Hugging Face already had a relationship with Argilla, which makes collaborative software for AI professionals, according to the report.
Although Hugging Face approached Argilla about the deal, Delangue reportedly told Bloomberg the company is also getting inbound requests from about 10 startups per week that want to be acquired.
“This year, in particular, it has increased quite a lot,” he said, per the report.
Hugging Face, which makes AI software and hosts it for other firms, could attract businesses that wish to be purchased since it has plenty of resources, Delangue said, according to the report.
Last year, Hugging Face raised $235 million in a funding round. Investors included Google, Amazon, Nvidia, IBM and others, valuing the company at $4.5 billion.
Meanwhile, Big Tech continues to try to woo startups to their cloud computing networks. For example, Amazon said Thursday it is investing $230 million in Amazon Web Services (AWS) credits in AI startups.
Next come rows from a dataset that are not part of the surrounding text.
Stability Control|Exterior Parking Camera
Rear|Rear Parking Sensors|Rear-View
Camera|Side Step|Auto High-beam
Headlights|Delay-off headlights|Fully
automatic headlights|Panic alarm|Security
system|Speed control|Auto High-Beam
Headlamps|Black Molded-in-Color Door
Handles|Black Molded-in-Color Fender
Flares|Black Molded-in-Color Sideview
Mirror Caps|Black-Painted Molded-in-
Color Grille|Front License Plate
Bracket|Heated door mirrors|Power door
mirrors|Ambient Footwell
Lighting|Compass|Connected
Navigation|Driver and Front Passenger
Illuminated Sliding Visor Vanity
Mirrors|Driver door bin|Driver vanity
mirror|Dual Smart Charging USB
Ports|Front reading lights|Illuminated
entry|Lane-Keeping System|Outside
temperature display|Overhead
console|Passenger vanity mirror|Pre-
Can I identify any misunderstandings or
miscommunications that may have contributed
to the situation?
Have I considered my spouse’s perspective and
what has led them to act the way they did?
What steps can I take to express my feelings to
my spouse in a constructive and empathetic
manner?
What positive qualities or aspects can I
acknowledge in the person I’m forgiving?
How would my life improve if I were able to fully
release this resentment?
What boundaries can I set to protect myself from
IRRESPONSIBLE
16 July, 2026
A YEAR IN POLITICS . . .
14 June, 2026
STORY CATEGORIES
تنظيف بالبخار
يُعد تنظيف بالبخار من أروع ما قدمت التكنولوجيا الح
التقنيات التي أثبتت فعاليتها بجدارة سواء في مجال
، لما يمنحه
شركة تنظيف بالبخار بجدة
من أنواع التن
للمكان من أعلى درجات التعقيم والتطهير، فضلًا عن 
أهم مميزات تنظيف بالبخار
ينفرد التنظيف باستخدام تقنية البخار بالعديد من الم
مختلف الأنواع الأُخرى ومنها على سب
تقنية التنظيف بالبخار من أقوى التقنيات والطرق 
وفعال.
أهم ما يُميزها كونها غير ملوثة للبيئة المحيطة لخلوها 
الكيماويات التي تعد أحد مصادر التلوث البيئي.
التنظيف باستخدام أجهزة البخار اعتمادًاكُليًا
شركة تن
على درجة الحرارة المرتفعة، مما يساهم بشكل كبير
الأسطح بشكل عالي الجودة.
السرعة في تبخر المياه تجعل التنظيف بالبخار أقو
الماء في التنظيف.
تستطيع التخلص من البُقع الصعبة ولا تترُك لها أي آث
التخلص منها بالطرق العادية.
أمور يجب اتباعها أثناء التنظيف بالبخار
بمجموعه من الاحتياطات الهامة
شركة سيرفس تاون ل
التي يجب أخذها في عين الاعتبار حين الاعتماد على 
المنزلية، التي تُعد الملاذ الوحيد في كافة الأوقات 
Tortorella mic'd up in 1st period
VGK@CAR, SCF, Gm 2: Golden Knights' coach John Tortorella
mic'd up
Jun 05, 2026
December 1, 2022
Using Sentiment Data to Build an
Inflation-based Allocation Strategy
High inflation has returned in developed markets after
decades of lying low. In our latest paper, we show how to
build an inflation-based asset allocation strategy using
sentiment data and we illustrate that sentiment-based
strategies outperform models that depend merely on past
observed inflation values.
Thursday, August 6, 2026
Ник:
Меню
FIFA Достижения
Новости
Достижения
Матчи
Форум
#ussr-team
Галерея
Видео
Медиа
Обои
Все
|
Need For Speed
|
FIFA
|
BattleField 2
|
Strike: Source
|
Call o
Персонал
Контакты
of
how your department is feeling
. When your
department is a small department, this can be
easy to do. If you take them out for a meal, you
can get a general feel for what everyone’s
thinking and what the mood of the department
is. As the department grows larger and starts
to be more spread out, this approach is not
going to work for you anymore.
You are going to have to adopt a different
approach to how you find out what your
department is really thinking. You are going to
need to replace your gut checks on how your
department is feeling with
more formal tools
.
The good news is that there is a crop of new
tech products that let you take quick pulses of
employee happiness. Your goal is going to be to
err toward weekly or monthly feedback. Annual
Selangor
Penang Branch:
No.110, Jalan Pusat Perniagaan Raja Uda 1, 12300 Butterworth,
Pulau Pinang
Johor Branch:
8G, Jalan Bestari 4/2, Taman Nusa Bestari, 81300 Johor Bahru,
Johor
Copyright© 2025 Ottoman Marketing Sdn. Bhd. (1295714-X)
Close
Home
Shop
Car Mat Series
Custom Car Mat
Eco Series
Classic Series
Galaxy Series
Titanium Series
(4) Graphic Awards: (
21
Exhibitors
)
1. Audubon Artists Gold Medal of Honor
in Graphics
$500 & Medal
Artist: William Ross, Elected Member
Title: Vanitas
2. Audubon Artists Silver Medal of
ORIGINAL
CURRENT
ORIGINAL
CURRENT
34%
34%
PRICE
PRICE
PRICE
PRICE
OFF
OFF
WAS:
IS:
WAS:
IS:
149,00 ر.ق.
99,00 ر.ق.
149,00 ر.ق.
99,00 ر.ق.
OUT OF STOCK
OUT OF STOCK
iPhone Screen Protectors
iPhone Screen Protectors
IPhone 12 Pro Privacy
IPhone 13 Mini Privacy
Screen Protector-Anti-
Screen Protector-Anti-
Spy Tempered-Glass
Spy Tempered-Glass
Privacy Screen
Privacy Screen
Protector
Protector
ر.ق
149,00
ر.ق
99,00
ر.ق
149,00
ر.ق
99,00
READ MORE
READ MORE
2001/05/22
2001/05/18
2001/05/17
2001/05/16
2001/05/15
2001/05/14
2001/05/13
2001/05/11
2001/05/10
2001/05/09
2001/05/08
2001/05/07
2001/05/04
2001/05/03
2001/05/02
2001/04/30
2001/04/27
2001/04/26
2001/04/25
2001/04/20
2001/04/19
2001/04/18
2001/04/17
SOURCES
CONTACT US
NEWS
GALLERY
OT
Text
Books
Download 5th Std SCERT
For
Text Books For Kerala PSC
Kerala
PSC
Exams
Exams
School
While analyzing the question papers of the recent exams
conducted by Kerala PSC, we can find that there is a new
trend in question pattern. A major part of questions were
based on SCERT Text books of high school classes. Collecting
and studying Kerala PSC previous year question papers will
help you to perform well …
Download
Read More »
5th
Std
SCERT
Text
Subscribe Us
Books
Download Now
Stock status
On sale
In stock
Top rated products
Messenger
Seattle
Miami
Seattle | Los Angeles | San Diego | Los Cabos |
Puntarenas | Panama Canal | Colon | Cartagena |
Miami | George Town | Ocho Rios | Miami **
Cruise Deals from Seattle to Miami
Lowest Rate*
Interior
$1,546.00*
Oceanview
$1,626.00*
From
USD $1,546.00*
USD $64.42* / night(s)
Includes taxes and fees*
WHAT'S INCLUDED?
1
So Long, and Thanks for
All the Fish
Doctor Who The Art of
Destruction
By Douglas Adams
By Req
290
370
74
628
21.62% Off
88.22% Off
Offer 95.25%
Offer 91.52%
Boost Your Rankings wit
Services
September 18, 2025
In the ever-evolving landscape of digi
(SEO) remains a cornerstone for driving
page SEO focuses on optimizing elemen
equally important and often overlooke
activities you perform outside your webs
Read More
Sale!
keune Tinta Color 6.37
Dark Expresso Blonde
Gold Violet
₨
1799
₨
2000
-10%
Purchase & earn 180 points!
The credits will offer early-stage generative AI firms free access to computing power, a variety of AI models, and infrastructure, so long as they build their companies using AWS.
Amazon said it already offers $1 billion in cloud credits per year to startups, with this new commitment focusing on supporting generative AI startups.
“They’ll be able to iterate very quickly and pivot very quickly as necessary,” Matt Wood, vice president of AI Products at AWS, said. “Then ultimately, when they hit on that home run, they’ll be able to double down and get to the scale with security, responsibility and consistency.”
In April, Amazon expanded its cloud credits, offering to cover the use of AI models from companies such as Anthropic, Meta, Mistral AI and Cohere.
“This is another gift that we’re making back to the startup ecosystem, in exchange for what we hope is startups continue to choose AWS as their first stop,” Howard Wright, vice president and global head of startups at AWS, said at the time.